However, in this Blog entry, I would like to explain that by chance last week's Blog was written just as the new Form 9089 was being released by DOL. Specifically, last week I was writing about the OMB Processing Time Statement, which says on the old form that it takes 1 1/4 hours to prepare and file a Form 9089. I suggested that this figure was very unrealistic, but, naturally, when I saw the new Form 9089, the first thing I did was go to the end of the Form to check the new OMB data. The OMB response time for the new Form 9089 has been changed from 1 1/4 hours to 2 hours per response.

The form is now 17 pages, and the instructions are 23 pages. That's a total of 40 pages. Is two hours sufficient time? Senator Obama has stated that right now one out of every five adults in the United States can not read a simple story to their child, and that during the last twenty years or so, over ten million Americans reached the 12th grade without having learned to read at a basic level, and 34% of Americans have not reached a 4th Grade Reading Level.

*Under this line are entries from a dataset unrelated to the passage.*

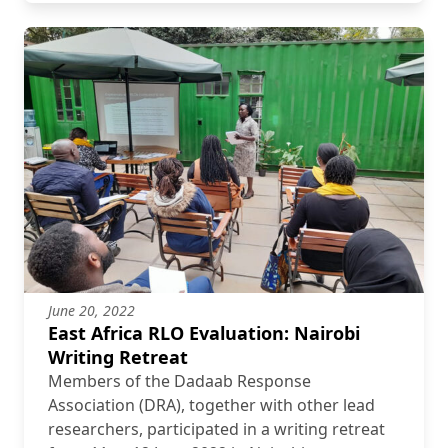
June 20, 2022
East Africa RLO Evaluation: Nairobi
Writing Retreat
Members of the Dadaab Response
Association (DRA), together with other lead
researchers, participated in a writing retreat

It seems to me that if the OMB figures represent average American skills, and not the high or low end, it would take well over the two hour OMB figure for an average American just to read the 40 page form and instructions, not to mention the task of gathering information, preparing and filing the form itself.

Do you feel otherwise? If so, please send your opinion to this Blog.

My next entry, which I promise to complete this weekend, will cover the changes on the new 9089 Form.

March 31, 2008

Getting Ready for PERM BOOK II

While reviewing the regulations, so many issues come to mind to be included in the PERM BOOK II! Have you ever thought about the OMB approval for the 9089 form, what it says and what it means?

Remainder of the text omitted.